The Maui News

Researcher­s seek lost Native American boarding school graves

- By SCOTT McFETRIDGE Associated Press

GENOA, Neb. — The bodies of more than 80 Native American children are buried at the former Genoa Indian Industrial School in central Nebraska.

But for decades, the location of the student cemetery has been a mystery, lost over time after the school closed in 1931 and memories faded of the once-busy campus that sprawled over 640 acres in the tiny community of Genoa.

That mystery may soon be solved thanks to efforts by researcher­s who pored over century-old documents and maps, examined land with specially trained dogs and made use of ground-penetratin­g radar in search of the lost graves.

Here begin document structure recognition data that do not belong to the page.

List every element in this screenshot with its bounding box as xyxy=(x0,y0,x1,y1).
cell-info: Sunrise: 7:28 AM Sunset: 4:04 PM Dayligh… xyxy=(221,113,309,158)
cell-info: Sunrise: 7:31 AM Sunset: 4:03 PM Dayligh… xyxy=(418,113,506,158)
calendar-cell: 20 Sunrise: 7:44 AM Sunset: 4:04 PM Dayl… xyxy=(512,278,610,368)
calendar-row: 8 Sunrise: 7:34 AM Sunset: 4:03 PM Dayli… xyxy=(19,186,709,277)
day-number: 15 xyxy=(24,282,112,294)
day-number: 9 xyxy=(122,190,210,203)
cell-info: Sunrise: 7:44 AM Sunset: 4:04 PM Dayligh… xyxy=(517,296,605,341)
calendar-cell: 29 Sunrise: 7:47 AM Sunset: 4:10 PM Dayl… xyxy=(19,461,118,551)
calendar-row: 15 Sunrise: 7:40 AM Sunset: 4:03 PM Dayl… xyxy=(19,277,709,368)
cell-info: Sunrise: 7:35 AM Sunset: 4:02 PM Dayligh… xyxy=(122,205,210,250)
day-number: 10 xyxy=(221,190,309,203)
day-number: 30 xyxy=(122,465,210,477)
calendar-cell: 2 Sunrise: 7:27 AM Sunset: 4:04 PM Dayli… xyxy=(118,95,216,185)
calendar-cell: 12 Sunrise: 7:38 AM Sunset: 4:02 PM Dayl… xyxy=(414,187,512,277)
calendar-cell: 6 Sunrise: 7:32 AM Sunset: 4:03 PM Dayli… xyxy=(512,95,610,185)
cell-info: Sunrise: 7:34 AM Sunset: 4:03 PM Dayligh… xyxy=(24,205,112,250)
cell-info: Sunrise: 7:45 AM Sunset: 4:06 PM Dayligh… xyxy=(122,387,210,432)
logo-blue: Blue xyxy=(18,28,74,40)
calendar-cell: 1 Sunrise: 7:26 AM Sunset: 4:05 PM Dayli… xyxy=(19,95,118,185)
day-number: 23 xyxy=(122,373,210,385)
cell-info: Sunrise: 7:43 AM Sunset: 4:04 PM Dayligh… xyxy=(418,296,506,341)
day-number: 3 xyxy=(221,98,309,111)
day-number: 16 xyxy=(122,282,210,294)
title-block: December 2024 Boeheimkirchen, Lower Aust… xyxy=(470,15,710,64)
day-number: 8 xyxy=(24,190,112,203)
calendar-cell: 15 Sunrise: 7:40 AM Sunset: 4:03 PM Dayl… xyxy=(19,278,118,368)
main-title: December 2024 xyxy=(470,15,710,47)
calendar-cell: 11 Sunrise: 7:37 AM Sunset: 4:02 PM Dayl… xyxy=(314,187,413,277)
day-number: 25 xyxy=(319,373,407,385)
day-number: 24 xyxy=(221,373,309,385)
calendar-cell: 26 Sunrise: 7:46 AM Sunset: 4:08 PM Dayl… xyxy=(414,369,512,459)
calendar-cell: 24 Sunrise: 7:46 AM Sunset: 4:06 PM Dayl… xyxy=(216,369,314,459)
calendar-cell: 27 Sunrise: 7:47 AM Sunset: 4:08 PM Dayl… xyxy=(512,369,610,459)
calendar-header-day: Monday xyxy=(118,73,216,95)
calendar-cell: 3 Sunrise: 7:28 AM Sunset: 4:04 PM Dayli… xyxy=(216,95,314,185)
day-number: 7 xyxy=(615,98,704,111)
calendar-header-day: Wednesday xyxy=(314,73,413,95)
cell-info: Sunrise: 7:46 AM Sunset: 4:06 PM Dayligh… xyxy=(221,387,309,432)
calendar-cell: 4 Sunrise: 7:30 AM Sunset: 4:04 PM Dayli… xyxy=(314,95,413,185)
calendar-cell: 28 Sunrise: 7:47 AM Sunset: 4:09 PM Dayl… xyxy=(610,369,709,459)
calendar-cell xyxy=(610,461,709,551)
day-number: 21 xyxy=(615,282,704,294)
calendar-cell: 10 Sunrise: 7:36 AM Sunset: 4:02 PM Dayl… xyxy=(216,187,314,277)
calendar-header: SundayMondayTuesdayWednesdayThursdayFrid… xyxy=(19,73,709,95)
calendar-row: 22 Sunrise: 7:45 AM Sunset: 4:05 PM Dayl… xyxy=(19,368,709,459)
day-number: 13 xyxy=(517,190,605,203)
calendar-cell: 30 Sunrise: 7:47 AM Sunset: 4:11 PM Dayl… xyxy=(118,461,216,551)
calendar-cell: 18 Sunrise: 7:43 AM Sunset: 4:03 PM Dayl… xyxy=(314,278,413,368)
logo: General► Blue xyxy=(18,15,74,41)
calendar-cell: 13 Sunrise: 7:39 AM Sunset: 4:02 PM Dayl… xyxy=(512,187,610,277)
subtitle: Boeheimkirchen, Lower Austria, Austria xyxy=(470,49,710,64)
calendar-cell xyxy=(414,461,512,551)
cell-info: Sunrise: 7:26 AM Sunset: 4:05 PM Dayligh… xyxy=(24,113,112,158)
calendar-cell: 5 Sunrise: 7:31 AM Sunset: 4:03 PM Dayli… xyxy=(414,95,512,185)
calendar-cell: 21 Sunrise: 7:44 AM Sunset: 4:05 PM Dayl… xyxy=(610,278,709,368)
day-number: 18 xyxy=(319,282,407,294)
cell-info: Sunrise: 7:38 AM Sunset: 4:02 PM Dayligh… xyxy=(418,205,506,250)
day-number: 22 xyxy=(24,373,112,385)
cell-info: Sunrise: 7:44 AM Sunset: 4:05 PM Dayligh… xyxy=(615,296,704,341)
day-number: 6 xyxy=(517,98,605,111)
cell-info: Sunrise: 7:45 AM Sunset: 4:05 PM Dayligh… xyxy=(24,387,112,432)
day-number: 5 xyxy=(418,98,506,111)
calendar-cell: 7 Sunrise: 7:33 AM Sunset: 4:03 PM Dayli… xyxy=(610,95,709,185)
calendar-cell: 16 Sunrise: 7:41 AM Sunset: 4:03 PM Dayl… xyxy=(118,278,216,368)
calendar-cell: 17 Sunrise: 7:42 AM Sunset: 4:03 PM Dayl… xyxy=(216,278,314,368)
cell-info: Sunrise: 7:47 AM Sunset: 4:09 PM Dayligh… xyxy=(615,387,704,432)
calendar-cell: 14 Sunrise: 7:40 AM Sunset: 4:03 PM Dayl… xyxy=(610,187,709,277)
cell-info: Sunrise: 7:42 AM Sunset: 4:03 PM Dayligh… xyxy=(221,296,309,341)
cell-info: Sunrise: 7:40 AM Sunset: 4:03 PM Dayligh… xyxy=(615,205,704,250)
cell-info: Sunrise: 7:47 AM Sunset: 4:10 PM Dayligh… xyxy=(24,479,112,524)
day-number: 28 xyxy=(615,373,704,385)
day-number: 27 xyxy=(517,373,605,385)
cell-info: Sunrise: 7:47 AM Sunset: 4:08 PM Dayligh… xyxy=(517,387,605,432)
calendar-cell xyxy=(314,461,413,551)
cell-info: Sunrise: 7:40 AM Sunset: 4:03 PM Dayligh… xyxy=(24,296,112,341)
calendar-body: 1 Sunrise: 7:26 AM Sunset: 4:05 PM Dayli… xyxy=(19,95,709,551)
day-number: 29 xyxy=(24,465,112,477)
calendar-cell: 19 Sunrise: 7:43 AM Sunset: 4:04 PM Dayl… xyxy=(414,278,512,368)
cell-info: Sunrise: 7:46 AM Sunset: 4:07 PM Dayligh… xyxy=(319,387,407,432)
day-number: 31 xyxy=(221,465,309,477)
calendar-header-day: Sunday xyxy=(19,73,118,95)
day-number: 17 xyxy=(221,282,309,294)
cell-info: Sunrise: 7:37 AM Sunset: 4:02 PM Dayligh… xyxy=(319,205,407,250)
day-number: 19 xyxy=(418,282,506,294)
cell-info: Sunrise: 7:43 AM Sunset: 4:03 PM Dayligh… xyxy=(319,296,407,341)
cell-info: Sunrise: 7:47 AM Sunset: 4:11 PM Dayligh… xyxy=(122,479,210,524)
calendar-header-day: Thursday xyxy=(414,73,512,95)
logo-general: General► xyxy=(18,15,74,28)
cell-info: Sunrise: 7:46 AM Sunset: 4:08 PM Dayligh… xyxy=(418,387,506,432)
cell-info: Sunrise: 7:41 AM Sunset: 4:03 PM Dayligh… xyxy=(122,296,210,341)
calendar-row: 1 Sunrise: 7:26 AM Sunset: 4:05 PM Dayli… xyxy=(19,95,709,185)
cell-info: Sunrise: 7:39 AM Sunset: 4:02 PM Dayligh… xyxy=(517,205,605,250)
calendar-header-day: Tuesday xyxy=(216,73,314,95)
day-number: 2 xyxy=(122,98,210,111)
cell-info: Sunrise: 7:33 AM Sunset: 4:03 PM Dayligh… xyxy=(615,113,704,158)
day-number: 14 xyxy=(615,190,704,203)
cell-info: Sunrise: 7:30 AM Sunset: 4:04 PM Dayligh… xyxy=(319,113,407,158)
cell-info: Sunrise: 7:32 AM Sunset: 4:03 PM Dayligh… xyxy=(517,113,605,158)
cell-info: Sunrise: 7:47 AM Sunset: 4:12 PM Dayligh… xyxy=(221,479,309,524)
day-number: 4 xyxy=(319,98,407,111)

“These children, in my opinion, were disrespect­ed, and they were throwaway children that no one talked about,” said Judi gaiashkibo­s, the executive director of the Nebraska Commission on Indian Affairs whose mother attended the school in the late 1920s. “They were hidden, buried under the ground, and it’s time to take the darkness away. Until we do that, we have not honored those children.”

The search for the graves comes as the federal government is in the midst of a firstever comprehens­ive examinatio­n of the national system of more than 400 Native American boarding schools. The schools and additional privately funded institutio­ns were part of an attempt to integrate Indigenous people into the white culture by separating children forcibly or by coercion from their families and cutting them off from their heritage.

The U.S. Interior Department, led by Secretary Deb Haaland, a member of Laguna Pueblo in New Mexico and the first Native American Cabinet secretary, released a report last spring that detailed the boarding school program and noted more than 500 deaths. That number is expected to increase significan­tly in a second Interior Department report, which will explore boarding school deaths and how the forced removal of children to the schools damaged Indigenous communitie­s.

The federal investigat­ion didn’t prompt the work in Genoa but it has added new urgency to the effort.

If the Genoa graves are found, decisions about whether to commemorat­e them or consider disinterri­ng the remains will be left to representa­tives of Native American tribes, but simply finding the cemetery will be an accomplish­ment for individual­s who for years have sought to gain a greater understand­ing of the Nebraska school.

The Genoa Indian Industrial School opened in 1884 and at its height was home to nearly 600 students. In the decades it was open, more than 4,300 children lived there, making it one of the largest Native American schools in the country. The students were given a basic academic education and spent much of their time learning hands-on skills such as horse bridle-making for boys and sewing for girls that had limited value for a country in the midst of an industrial transforma­tion.

The children typically spent long, exhausting days, rising as early as 4 a.m. for chores, followed by several hours of school before working the rest of the day in kitchens, workshops or out in the fields, said gaiashkibo­s. Discipline could be harsh, with even young children facing beatings for breaking rules.